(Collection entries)
- - - - -
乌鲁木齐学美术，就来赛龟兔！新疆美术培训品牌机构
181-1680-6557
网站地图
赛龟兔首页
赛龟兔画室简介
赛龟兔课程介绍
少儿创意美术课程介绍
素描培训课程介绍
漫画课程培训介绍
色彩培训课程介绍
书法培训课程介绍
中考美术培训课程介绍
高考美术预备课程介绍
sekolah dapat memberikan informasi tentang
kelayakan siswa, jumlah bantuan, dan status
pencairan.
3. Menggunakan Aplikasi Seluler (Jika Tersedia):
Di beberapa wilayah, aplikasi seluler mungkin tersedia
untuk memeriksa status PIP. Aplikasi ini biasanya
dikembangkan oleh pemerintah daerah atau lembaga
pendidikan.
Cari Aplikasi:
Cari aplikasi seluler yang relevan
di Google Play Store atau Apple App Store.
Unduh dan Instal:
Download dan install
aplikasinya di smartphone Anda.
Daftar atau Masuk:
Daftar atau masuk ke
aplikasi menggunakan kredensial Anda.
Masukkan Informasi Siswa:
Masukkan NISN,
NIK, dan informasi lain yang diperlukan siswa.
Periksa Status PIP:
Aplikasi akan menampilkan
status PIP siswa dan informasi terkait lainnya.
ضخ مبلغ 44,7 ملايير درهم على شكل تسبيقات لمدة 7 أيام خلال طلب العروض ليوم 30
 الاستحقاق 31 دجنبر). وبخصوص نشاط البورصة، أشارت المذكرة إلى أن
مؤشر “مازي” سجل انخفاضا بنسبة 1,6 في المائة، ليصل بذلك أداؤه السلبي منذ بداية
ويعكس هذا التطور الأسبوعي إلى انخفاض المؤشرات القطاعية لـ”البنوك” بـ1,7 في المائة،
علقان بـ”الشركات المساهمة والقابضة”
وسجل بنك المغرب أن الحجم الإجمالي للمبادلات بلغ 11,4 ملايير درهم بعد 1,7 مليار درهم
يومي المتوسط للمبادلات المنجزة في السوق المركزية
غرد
- - - - -
**DIRECTIONS FOR THIS TASK:** Lines from the entries that contain the string "Cari" are what must be copied.

**SOLUTION TO THIS EXERCISE:**
Cari Aplikasi:
Cari aplikasi seluler yang relevan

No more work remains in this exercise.